You may be familiar with this method of categorizing the depth of different types of thought:
(It’s the revised version; the original categories were labeled Knowledge, Comprehension, Application, Analysis, Synthesis, and Evaluation. Note the top two rows in the revised version have been swapped.)
In principle this is a perfectly sensible arrangement. In practice there is an inane focus on the verbs being used to phrase the question, with little or no attention paid to the thought process in between.
For example, this list of verbs represents “Understanding”
classify, describe, discuss, explain, identify, locate, recognize, report, select, translate, paraphrase
while this represents “Creating”
assemble, construct, create, design, develop, formulate, write.
Which of these prompts will result in deeper thought?
A. Explain why the graph of the tangent has asymptotes.
B. Construct a diagram of the unit circle.
Now, prompt A does have a simple end product (“division by zero”) but the thought process in between can be vast, whereas the latter prompt is clearly nothing higher than the “Remembering” level of the taxonomy.

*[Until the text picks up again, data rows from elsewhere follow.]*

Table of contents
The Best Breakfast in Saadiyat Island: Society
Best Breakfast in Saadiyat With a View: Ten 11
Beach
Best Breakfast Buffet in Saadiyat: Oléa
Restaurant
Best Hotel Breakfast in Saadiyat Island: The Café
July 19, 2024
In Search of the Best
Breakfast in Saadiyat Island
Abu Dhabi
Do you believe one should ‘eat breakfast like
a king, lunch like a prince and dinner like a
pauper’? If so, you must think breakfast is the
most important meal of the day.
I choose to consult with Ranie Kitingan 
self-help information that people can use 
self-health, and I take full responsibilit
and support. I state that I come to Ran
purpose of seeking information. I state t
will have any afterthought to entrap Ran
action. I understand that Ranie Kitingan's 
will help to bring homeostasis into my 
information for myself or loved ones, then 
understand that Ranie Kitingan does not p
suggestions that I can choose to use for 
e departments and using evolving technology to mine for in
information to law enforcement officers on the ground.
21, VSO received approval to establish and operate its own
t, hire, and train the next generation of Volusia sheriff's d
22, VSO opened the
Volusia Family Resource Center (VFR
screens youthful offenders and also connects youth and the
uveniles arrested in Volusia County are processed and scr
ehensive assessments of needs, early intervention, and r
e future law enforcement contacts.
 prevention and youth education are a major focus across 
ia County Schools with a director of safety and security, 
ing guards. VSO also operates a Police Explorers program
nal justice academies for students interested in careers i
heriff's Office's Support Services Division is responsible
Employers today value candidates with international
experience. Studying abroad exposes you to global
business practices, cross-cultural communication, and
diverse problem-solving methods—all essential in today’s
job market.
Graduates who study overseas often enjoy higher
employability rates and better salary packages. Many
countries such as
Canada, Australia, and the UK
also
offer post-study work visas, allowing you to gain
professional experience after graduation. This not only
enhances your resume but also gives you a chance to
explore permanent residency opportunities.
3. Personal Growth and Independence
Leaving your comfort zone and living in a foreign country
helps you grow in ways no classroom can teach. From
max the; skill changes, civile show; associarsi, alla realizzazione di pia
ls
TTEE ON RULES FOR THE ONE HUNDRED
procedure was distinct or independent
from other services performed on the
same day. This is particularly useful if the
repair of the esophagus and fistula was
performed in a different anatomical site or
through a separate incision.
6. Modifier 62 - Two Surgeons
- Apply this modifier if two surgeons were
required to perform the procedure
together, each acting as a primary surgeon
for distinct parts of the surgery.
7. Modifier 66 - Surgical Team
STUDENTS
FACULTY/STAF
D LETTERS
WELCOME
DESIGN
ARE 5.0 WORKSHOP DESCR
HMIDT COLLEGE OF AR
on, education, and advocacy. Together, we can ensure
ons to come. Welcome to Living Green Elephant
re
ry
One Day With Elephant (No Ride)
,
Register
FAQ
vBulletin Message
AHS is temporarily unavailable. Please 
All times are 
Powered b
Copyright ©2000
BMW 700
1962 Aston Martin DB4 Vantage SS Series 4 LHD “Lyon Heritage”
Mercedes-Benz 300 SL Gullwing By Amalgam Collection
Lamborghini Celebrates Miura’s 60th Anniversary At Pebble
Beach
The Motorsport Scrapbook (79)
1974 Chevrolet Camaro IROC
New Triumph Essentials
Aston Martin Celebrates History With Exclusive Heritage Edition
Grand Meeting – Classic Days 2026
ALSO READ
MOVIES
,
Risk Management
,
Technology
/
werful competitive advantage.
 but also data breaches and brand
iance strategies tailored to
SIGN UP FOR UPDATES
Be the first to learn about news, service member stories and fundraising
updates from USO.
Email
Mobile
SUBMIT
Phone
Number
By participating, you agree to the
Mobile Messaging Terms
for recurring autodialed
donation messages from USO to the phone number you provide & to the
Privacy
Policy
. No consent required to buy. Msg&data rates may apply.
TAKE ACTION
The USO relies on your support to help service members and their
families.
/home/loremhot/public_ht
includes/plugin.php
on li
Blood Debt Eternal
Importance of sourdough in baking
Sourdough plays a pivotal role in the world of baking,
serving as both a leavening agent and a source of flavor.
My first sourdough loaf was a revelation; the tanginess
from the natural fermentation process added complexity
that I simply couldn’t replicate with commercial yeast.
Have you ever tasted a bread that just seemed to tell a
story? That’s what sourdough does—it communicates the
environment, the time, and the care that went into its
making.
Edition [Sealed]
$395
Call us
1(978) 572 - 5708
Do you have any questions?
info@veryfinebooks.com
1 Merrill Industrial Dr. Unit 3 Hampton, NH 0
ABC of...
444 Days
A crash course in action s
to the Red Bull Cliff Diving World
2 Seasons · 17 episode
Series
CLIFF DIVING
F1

If one sat and pulled apart the different methods used the taxonomy seems more sensible (clearly if extrapolated from scratch prompt A enters the realm of creation) but that isn’t how the taxonomy is generally used or taught, in my experience. The list of verbs is a checklist, a way for teachers to escape having to genuinely think about a problem. Ignoring the content is a poor way to construct higher-order questions.